Not a week goes by without something new in AI development pushing the technology forward, but this week's comes from a small tech company in Cupertino.
While all eyes are on Apple Intelligence and its eventual release which will bring context-specific AI features to everyday use, the company has also shown off a new AI model called Depth Pro.
As the name suggests, this new artificial intelligence model will map the depth of an image in real time. Where it is more exciting is in the fact it can do this on standard home computing hardware — no Nvidia H100's required.
Depth Pro is a research model, not something Apple is necessarily putting into production but if we ever get a pair of Apple Glasses, it would certainly help the company make augmented reality work better, or even improve the AR functionality of the Vision Pro.
Apple released an incredible ML Depth Model yesterday that creates a depth map in *meters* from a single imageI built a demo to play with it- Added ability to download depth map in meters- AND can generate a real-scale 3D object file of the scene(forked from a space by… pic.twitter.com/XdbtqN9Dp4October 6, 2024
Apple's new model estimates relative and absolute depth, using them to produce "metric depth". This data can then be used, along with the image in a range of ways.

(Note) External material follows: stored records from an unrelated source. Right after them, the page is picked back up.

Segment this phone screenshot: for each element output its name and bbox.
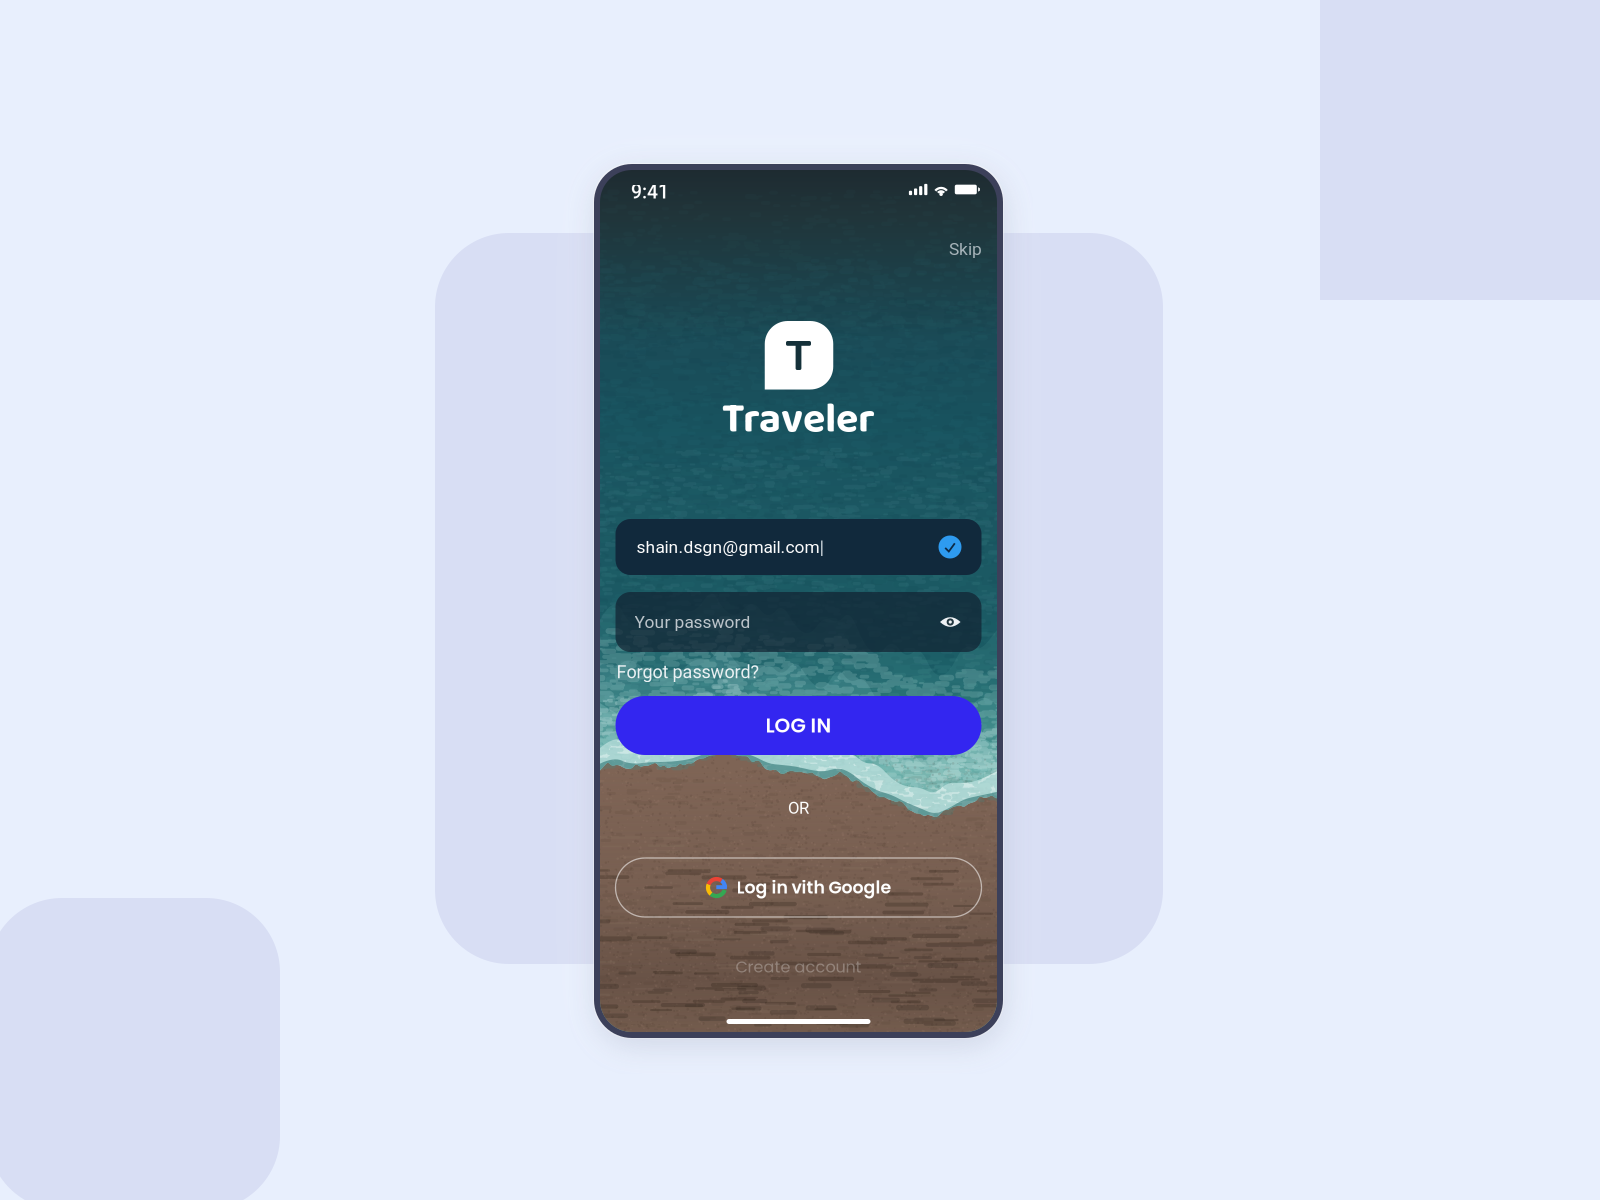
staticText: | <box>820 536 824 558</box>
staticText: Traveler <box>722 387 875 453</box>
staticText: Skip <box>949 239 982 259</box>
button[interactable]: Forgot password? <box>616 661 836 683</box>
button[interactable]: LOG IN <box>616 696 982 755</box>
staticText: Your password <box>634 612 750 632</box>
button[interactable]: Skip <box>918 236 982 262</box>
staticText: Forgot password? <box>616 662 760 683</box>
button[interactable]: Log in vith Google <box>616 858 982 917</box>
staticText: Log in vith Google <box>736 875 892 900</box>
staticText: OR <box>788 798 809 818</box>
staticText: shain.dsgn@gmail.com <box>636 537 820 557</box>
button[interactable]: Create account <box>600 956 997 978</box>
staticText: LOG IN <box>766 712 832 740</box>
staticText: 9:41 <box>631 181 669 203</box>
staticText: Create account <box>736 956 862 978</box>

When a user takes a picture, Depth Pro draws accurate measurements between items in the image. Apple's model should also avoid inconsistencies like thinking the sky is part of the background, or misjudging the foreground and background of a shot.
How could Apple's new Depth Pro model be used?
The potential, Terminator 2 aside, is almost endless. Autonomous cars (ironically like Apple's canceled offering), drones, and robot vacuums could use accurate depth sensing to help improve object avoidance, while Augmented Reality tech and online furniture stores could help more accurately place items around a room — real or virtual.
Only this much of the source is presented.